In her first year at university, Winters became a staff writer for The War Room. Instead of attending classes frequently, she commutes to Washington. “My best friend in college is like Steve,” she said. He mentioned Bannon. As Covid spread around the world, she first appeared on camera.
“The pandemic really is just how she got her ocean feet,” Bannon said in a phone interview. He used several baseball scout languages to describe Winters, calling her “Five Tool Players.”
She increased her visibility by appearing on the YouTube talk show Piers Morgan Uncensored, hosted by a former CNN personality. “She is always an active and provocative contributor, even if I don't agree with many of her opinions,” Morgan said in the text. But Winters claims she is happy to spend her days sifting through the federal database.
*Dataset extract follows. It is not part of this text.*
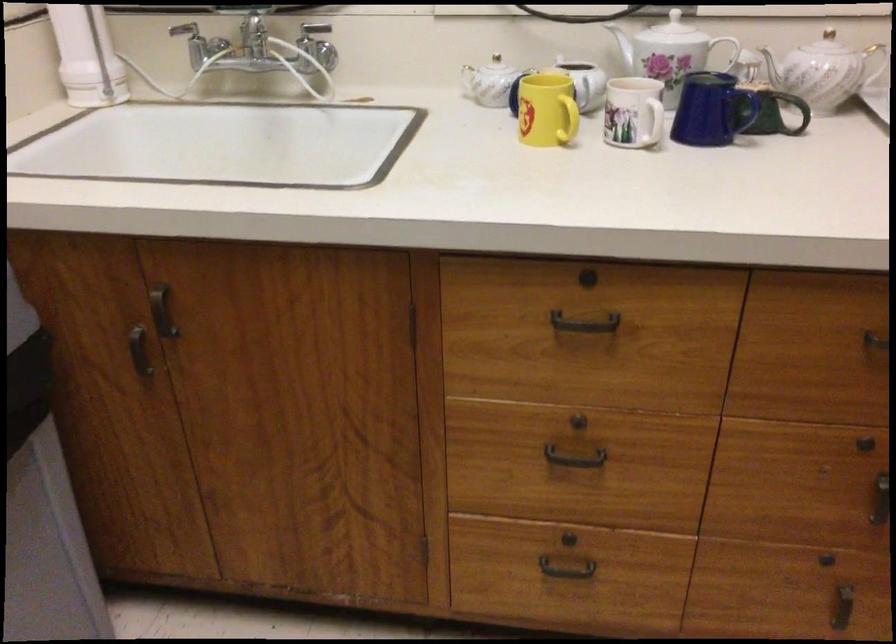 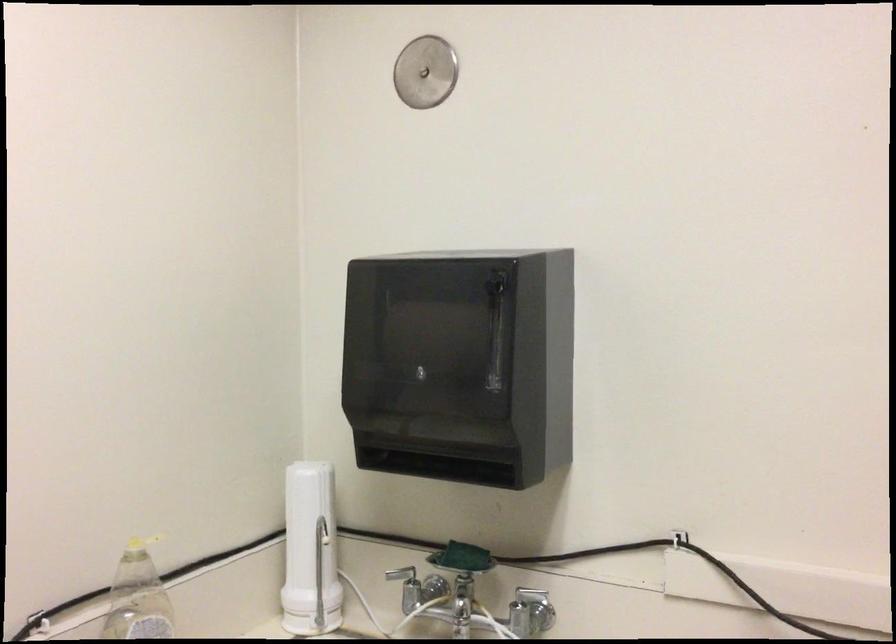 The point at (278,75) is marked in the first image. Where is the corresponding point in the second image?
“She's a nerd in nature,” Bannon said.
One of the biggest feuds on the right was between Mr Winters boss and Elon Musk. At the height of the rift, Bannon called Musk “a real evil person.” In response, Musk wrote to X: “Bannon is a great speaker, but not a great actor.”
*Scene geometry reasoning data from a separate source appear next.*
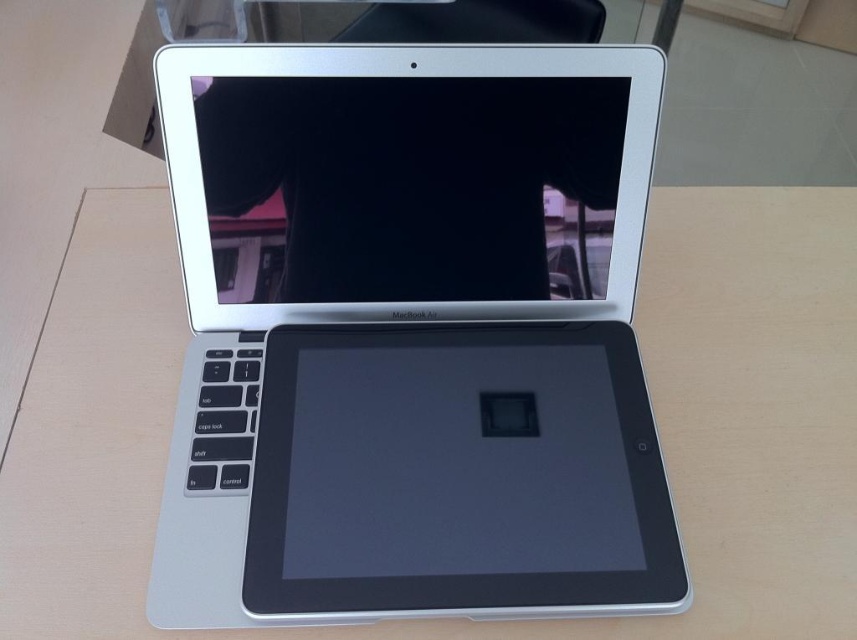 Question: Is silver metallic laptop at center positioned at the back of silver metallic tablet at center?

Choices:
 (A) no
 (B) yes

Answer: (A)

Question: Which object appears closest to the camera in this image?

Choices:
 (A) slate matte tablet at center
 (B) silver metallic laptop at center
 (C) silver metallic tablet at center

Answer: (A)

Question: Which point is farther from the camera taking this photo?

Choices:
 (A) (334, 532)
 (B) (478, 196)
 (C) (253, 100)

Answer: (B)

Question: Does silver metallic laptop at center have a lesser width compared to slate matte tablet at center?

Choices:
 (A) no
 (B) yes

Answer: (A)

Question: Which of the following is the farthest from the observer?

Choices:
 (A) (530, 570)
 (B) (229, 140)
 (C) (492, 410)

Answer: (C)

Question: Does silver metallic laptop at center appear on the left side of silver metallic tablet at center?

Choices:
 (A) no
 (B) yes

Answer: (A) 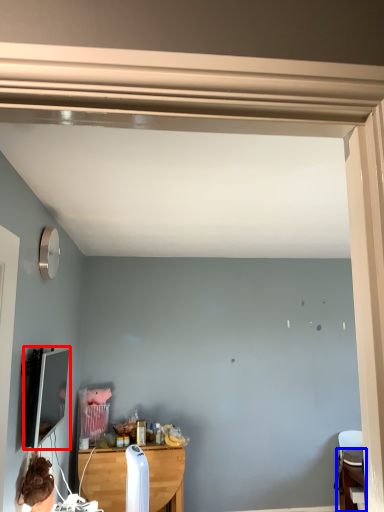 Question: Which object is closer to the camera taking this photo, computer monitor (highlighted by a red box) or table (highlighted by a blue box)?

Choices:
 (A) computer monitor
 (B) table

Answer: (A)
Spat puts Winters in a unique position. Musk is one of X's 630,000 followers, and he frequently reposts her. She praised him and his leadership in government efficiency.
“I think I'm the only one who can unite them and get peace,” she said with a laugh.
Winters may be a White House correspondent, but her job isn't to cover Trump's executive action avalanche to report and comment on what she labels “opposition.”
Hugo Lowell, White House correspondent for the Guardian, said Winters is different from other reporters on Beat because she “speaks up about her own political views and clearly injects her coverage.”
“But she's good on television,” added Lowell. “And she built an audience at Trump base, which leads to some degree of influence in the fragmented media ecosystem.”
Winters compared the White House briefing room to a high school. “This is my first time in a professional environment where my magalloyalty influence means nothing,” she said.
Her outsider status was confirmed when the National Press Club refused her bid to become a member. We were asked about the application denial from Winters, a spokesman for the organization that was founded in 1908 and has around 2,500 members.
Many White House reporters from large news organizations have not spoken to her, Winters said, and some of them declined to comment because of the article. But ultimately, those who denounced many in the news media as “ground zero of the left's opposition to Trump” were always going to attend chilly receptions.
In Butterworth, who is true to her words, Winters only had bottled water in her three-hour lecture.
She said she had been drinking two drinks in her life and had never done drugs. She also has an up-and-coming lifestyle brand. Items for sale include a tank top that is painted on the front “more unstable than the border” and a tote with the words “a little conspiratorial.”
The cable news network of her choice is MSNBC, and she is partially looking to produce substances. She said in another world she might have been a professor of poetry. “I'm always kidding. In my daily life, I'm really free in my heart,” she said.
She also loved “Barbie” and agreed to a monologue that American Ferrera shared. Her character says, “It's literally impossible to become a woman.” However, Winters warns that “it's really hard to be a man.” She added that she has a score for younger women than she asked her about not only career advice but also tips on how to become like her.
Like the growing Gen-Z terms, she is “anti-app”, meaning dating apps. One day, she said she wanted to settle down with a man who could become “obedient.” She added that she was unfairly treated in her past relationships.
“I'm going to get revenge,” she said. “You can see me on TV being the next big deal.”